Bugün geldiğimiz noktada ihracatımızın, ithalatımızı karşılama oranı yüzde 90'lara ulaştı. Turizmde de hızla toparlanma sürecindeyiz. Şu mevsimde turizmde Rusya'dan ciddi bir turist akını var. Antalya şu anda hiçbir mevsimde görülmemiş Rus turist çekiyor. Bu konuda sayın Putin'le olan, Rusya'yla olan dayanışmamız bu tür turist akınını da sağlıyor. Yıllık cari açığımızı da aydan aya hızla azaltıyoruz
Ekonomik güvenlik ulusal güvenliğin parçasıdır. Makro göstergelerimiz ve son dönemdeki ekonomik performansımız gayet iyi durumdadır. Döviz kurunda gördüğümüz son hareketlerin ekonomik temeli olmadığı da açıktır. Ülkemizin giderek güçlenmesi ve bağımsız politikalar izleyebilecek duruma gelmesi bazılarını rahatsız ediyor. Ana muhalefetin başındaki kişi bundan ciddi manada rahatsız oluyor. Bu kişi siyaseti anlamış değil. SSK'yı batıran o zihniyet hâlâ aynı yerde. SSK'nın hastanelerinde insanların morglarda öldüğü dönemin sorumlusu sen değil misin?

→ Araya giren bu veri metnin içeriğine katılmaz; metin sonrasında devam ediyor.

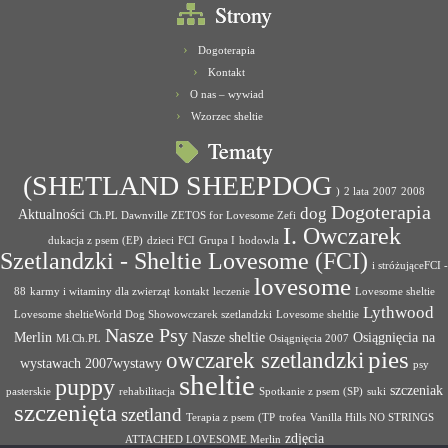
Strony
Dogoterapia
Kontakt
O nas – wywiad
Wzorzec sheltie
Tematy
(SHETLAND SHEEPDOG
)
2 lata
2007
2008
Dogoterapia
dog
Aktualności
Ch.PL Dawnville ZETOS for Lovesome Zefi
I. Owczarek
dukacja z psem (EP)
dzieci
FCI
Grupa I
hodowla
Szetlandzki - Sheltie Lovesome (FCI)
i stróżująceFCI -
lovesome
88
karmy i witaminy dla zwierząt
kontakt
leczenie
Lovesome sheltie
Lythwood
Lovesome sheltieWorld Dog Showowczarek szetlandzki
Lovesome sheltlie
Nasze Psy
Merlin
Nasze sheltie
Osiągnięcia na
Mł.Ch.PL
Osiągnięcia 2007
pies
owczarek szetlandzki
wystawach 2007wystawy
psy
sheltie
puppy
szczeniak
pasterskie
rehabilitacja
Spotkanie z psem (SP)
suki
szczenięta
szetland
Terapia z psem (TP
trofea
Vanilla Hills NO STRINGS
zdjęcia
ATTACHED LOVESOME Merlin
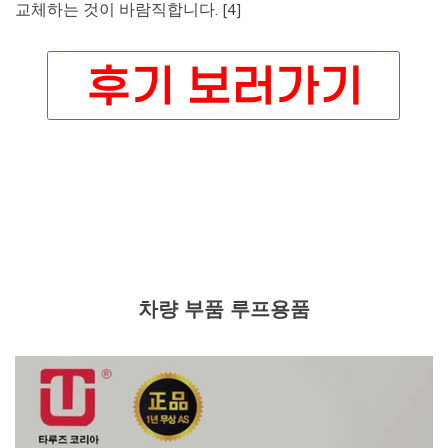
교체하는 것이 바람직합니다. [4]
차량 부품 루프용품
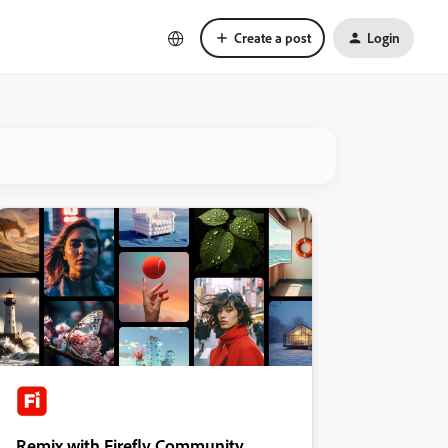
Create a post
Login
Remix with Firefly Community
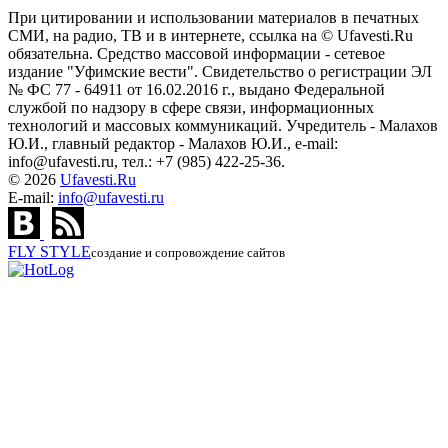
При цитировании и использовании материалов в печатных
СМИ, на радио, ТВ и в интернете, ссылка на © Ufavesti.Ru
обязательна. Средство массовой информации - сетевое
издание "Уфимские вести". Свидетельство о регистрации ЭЛ
№ ФС 77 - 64911 от 16.02.2016 г., выдано Федеральной
службой по надзору в сфере связи, информационных
технологий и массовых коммуникаций. Учредитель - Малахов
Ю.И., главный редактор - Малахов Ю.И., e-mail:
info@ufavesti.ru, тел.: +7 (985) 422-25-36.
© 2026
Ufavesti.Ru
E-mail:
info@ufavesti.ru
FLY
STYLE
создание и сопровождение сайтов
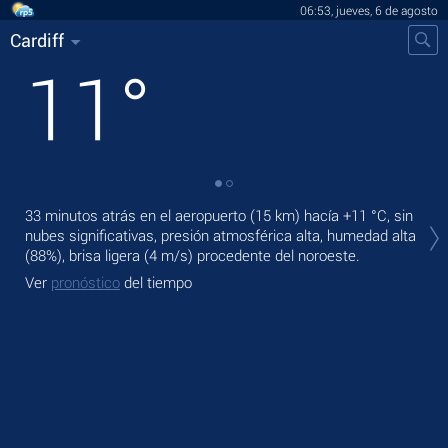
06:53, jueves, 6 de agosto
Cardiff
11
°
En 
33 minutos atrás en el aeropuerto (15 km) hacía
+11 °C
, sin
bri
nubes significativas, presión atmosférica alta, humedad alta
(88%), brisa ligera
(4 m/s)
procedente del noroeste.
Ma
Ver
pronóstico
del tiempo
Ve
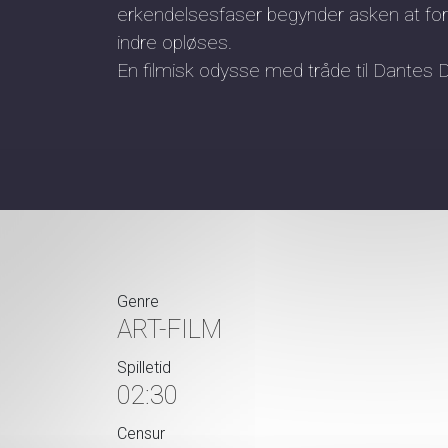
erkendelsesfaser begynder asken at fo
indre opløses.
En filmisk odysse med tråde til Dante
Genre
ART-FILM
Spilletid
02:30
Censur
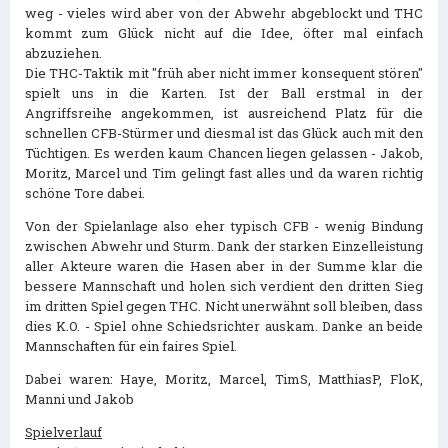
weg - vieles wird aber von der Abwehr abgeblockt und THC
kommt zum Glück nicht auf die Idee, öfter mal einfach
abzuziehen.
Die THC-Taktik mit "früh aber nicht immer konsequent stören"
spielt uns in die Karten. Ist der Ball erstmal in der
Angriffsreihe angekommen, ist ausreichend Platz für die
schnellen CFB-Stürmer und diesmal ist das Glück auch mit den
Tüchtigen. Es werden kaum Chancen liegen gelassen - Jakob,
Moritz, Marcel und Tim gelingt fast alles und da waren richtig
schöne Tore dabei.
Von der Spielanlage also eher typisch CFB - wenig Bindung
zwischen Abwehr und Sturm. Dank der starken Einzelleistung
aller Akteure waren die Hasen aber in der Summe klar die
bessere Mannschaft und holen sich verdient den dritten Sieg
im dritten Spiel gegen THC. Nicht unerwähnt soll bleiben, dass
dies K.O. - Spiel ohne Schiedsrichter auskam. Danke an beide
Mannschaften für ein faires Spiel.
Dabei waren: Haye, Moritz, Marcel, TimS, MatthiasP, FloK,
Manni und Jakob
Spielverlauf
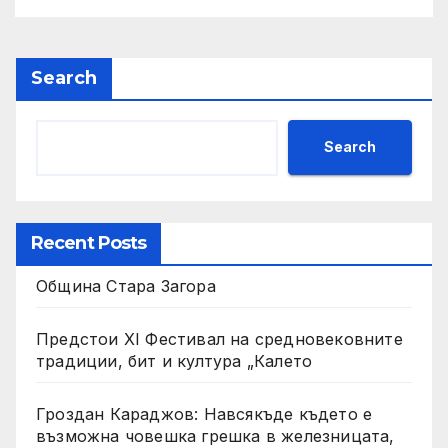
контрол
Search
Search
Recent Posts
Община Стара Загора
Предстои XI Фестивал на средновековните
традиции, бит и култура „Калето
Гроздан Караджов: Навсякъде където е
възможна човешка грешка в железницата,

Rahmetli Savaş Ay'ın programını hiç unutmuyorum, bay Kemal'le dalga geçiyordu adeta. Şu anda da aynı konumda, hiç umurunda değil. MGK'de bunları görüşmeyeceğiz de nerede görüşeceğiz? MGK bu işlerin en hassas noktada görüşüldüğü ve görüşüleceği yerdir. Algı operasyonlarıyla, döviz manipülasyonlarıyla bizi zayıflatmak ve engellemek artık mümkün değildir. Tehditler karşısında gereğini yapacak güçte ve kararda olduğumuzu MGK'de de teyit etmiş olduk.